For a long
time I have been thinking "I have more to offer the OT world and tiny
corner of the world around me." I
just don't know what it is I have to offer.
I haven't come across a true passion that motivates me in a long
time. The way I see it, this is what a
career should be. Don't get me wrong, I
love my students and the people I work with.
I still wake up satisfied with the idea of going to work and seeing
these kids that I care for and the coworkers who I have developed relationships
with. Sometimes I feel like I am even
making a difference, which is great!
However, I do experience the feeling that I am
stuck in a rut, that I am expensing my energy in areas that are not
useful. As a person with a physical
disability, there is no energy to expense and no time to waste. Carrying extra bags or spending extra time on
paper work cannot be a part of the mix.
Discussing my expertise and knowledge as an OT in meetings and to
parents and other professionals is only about 25% of my job, another 25% of my job
is being with kids, 20% is used traveling and unloading/loading, setting up
materials, organizing papers and trying to figure out procedures that change
bimonthly; 20% is necessary paperwork that needs to be done for students to
succeed and our public schools to be reimbursed. And yes, I will admit the other 10% is used
socializing and being incredibly flexible for building schedules and procedures
that occur within the special education system.
If you can manage this type of multitasking, organizing and the level of
people skills it takes to be a part of several different special education
teams, this is a good job for you. I
will admit, I am decent at my job. Many
nights I come home exhausted and wanting something more. I currently do not have a career. I am smart and knowledgeable and I used to
love Occupational Therapy as a profession. For a long time I kept thinking there is room
for growth within the bureaucracy of special education. If I just try harder, I'll be more organized
and there will be more time when I am less exhausted for professional growth. If I try any harder with what I already know,
I will collapse. Then, briefly I have
thought about what it would be like to switch jobs to a different bureaucracy. A bureaucracy where there are no 3 year olds
smiling at me (or hiding or running). A
bureaucracy where there are no summers or 2 weeks off at Christmas break. A bureaucracy where billing is more
challenging than it is in a school setting.
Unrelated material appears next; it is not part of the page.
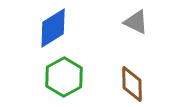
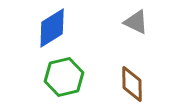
blue diamond: moved 1 px left
green hexagon: rotated 15 degrees clockwise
And I think, OT's mainly work in bureaucracy's when they need their
bills paid.
I am young,
healthy and still motivated enough to keep on learning. I have 2 degrees that are going to give me
the skills I need to research and plan ahead with what I need to do to be a
successful individual with a disability in the work force. I think step one for me is devising a plan
where I always work smarter, not harder.
Organization 101 will also be the key.